At the core of the story is Elma’s obsession with the past and Nathaniel’s pragmatic understanding that the future comes no matter what. While coming-of-age narratives are not uncommon, especially in genre fiction, Kowal swaps teenagers for characters in their sixties, and addresses that life doesn’t stop once you turn 40, or 50, or 60. No matter what life stage you’re in, decisions come up, and the remainder of a lifetime still awaits. As Teresa Frohock said, “People don’t cease to exist after thirty, nor do they turn into fountains of knowledge and wisdom.

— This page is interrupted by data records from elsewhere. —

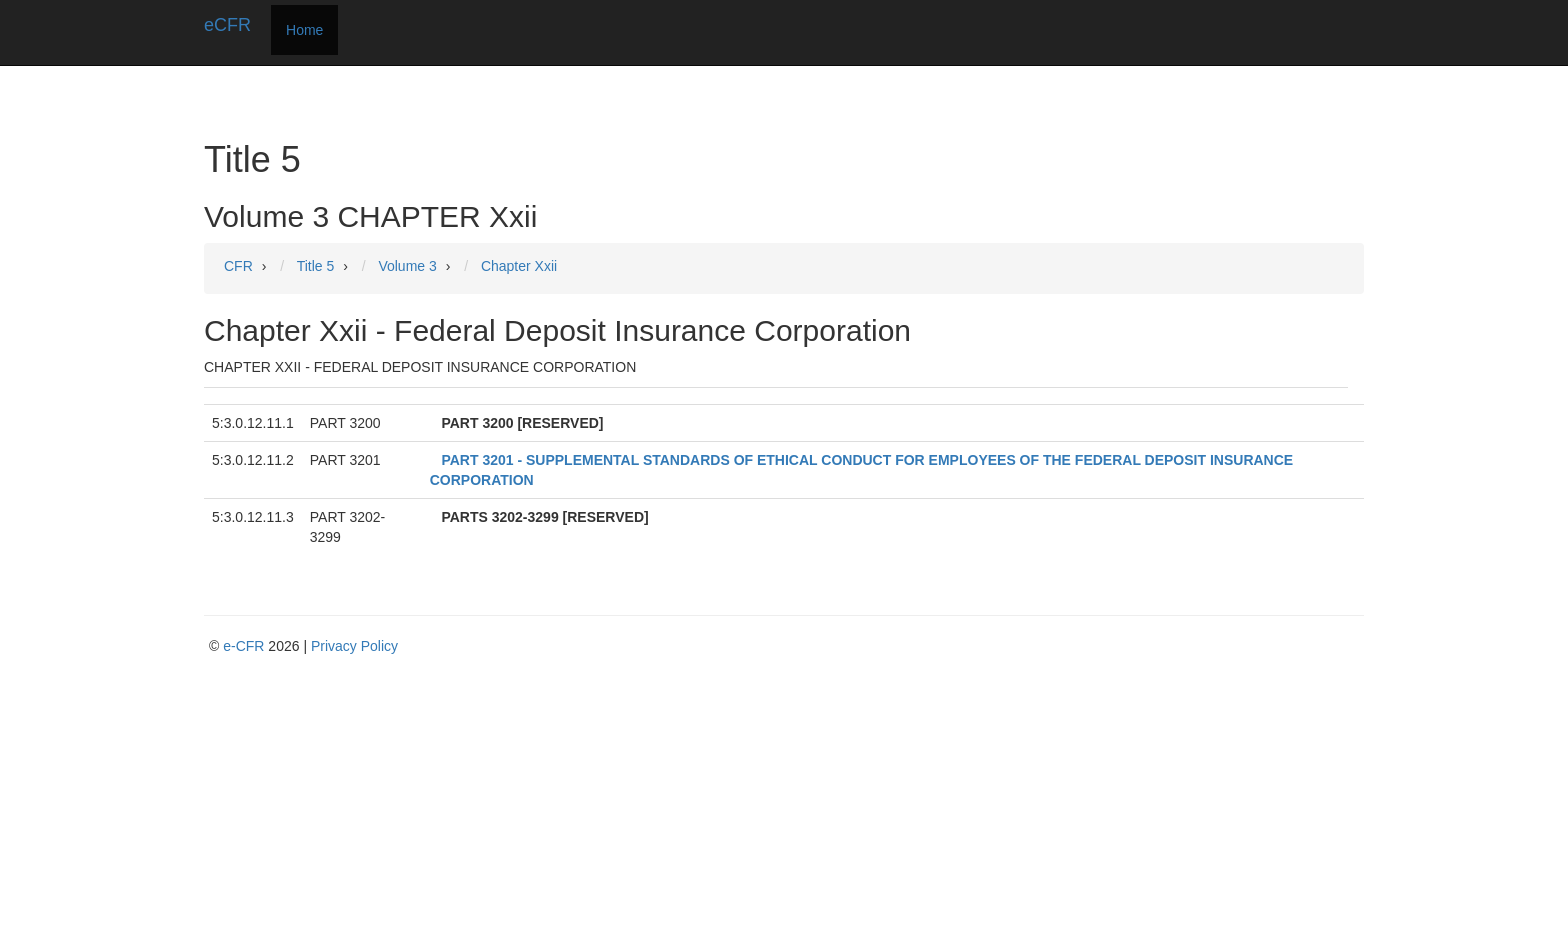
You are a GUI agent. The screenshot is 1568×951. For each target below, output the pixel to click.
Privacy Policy (354, 646)
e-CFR (243, 646)
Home (304, 30)
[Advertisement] (789, 806)
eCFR (227, 25)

“It’s easy become lost in the wonder of youth, but wonder does not automatically stop after a certain age. Even at fifty, I am still discovering new aspects of self and the world around me.”
As Elma muses about her diminished height, the idea that her beauty has been lost along with her youth, and her nostalgia for the days when her and Nathaniel were paving the road to Mars, the reader begins to understand the subtle ways that her husband’s illness has become a prison for her. It is a source of anxiety and depression that limits her future as much as it does his. Nathaniel on the other hand, has a perspective available only to those who have come to grips with their own mortality. While he resents the physical degradation of his body, he does not appear to fear death. Or the unknown — he was an astrophysicist who helped to put humankind on Mars, after all. Elma allows Nathaniel to dream of a future that is bright and hopeful, and he cannot stand the idea that his illness would also hold her back from achieving their shared dreams.
The lynchpin between them is the their new doctor, a young woman named Dorothy, who herself was inspired by Elma’s career as a female astronaut and martian colonist. Through Dorothy, both Elma and Nathaniel are able to perceive the thread that weaves through Elma’s past and future, and recognize that they are not two separate things to be regarded in a vacuum, but one continuous part of a person’s being. Dorothy, so passionate and caring, allows Elma to shed the demons that threaten to keep her on Mars and embrace the active future, and Nathaniel is given the grace of watching his wife soar again among the stars.
She’d come to Mars because of me. I could see that, clear as anything. Something I’d said or done back in 1952 had brought this girl out to the colony.Elma, “The Lady Astronaut of Mars”
“The Lady Astronaut of Mars” is a masterpiece of character, and a rich experience that begs to be read over and over again.
Kowal has the ability to imbue her stories with rich life, to tug on the reader’s empathetic heartstrings while still challenging them to consider the many themes that run like tendrils between the lines of the narrative. “The Lady Astronaut of Mars” is at once charming and heartbreaking, tragic and hopeful. The greatest stories are layered and nuanced, and Kowal continues to prove that she’s a master at painting life onto science fiction’s limitless canvas, and creating universes that beg to be explored — all within the tight limitations of short fiction. “The Lady Astronaut of Mars” is a masterpiece of character, and a rich experience that begs to be read over and over again.